* _Your goal_:
Produce word for word the lines of the data below running from the one that has "projets dans le" to the one that has "le mouvement s’est", inclusive, and no others.

(Extracted page text data)
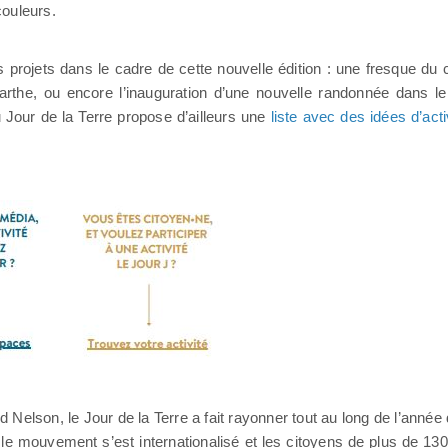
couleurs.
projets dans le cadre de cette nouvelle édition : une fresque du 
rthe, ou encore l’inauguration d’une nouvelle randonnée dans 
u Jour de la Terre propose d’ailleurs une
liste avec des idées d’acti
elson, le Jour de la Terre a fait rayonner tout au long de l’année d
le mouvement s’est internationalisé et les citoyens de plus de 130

...

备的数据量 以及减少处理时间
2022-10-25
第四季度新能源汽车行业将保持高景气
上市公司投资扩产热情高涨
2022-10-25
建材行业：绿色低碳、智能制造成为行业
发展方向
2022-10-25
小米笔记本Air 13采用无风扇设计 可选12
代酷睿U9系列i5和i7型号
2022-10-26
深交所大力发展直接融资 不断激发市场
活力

* _Solved exercise_:
projets dans le cadre de cette nouvelle édition : une fresque du 
rthe, ou encore l’inauguration d’une nouvelle randonnée dans 
u Jour de la Terre propose d’ailleurs une
liste avec des idées d’acti
elson, le Jour de la Terre a fait rayonner tout au long de l’année d
le mouvement s’est internationalisé et les citoyens de plus de 130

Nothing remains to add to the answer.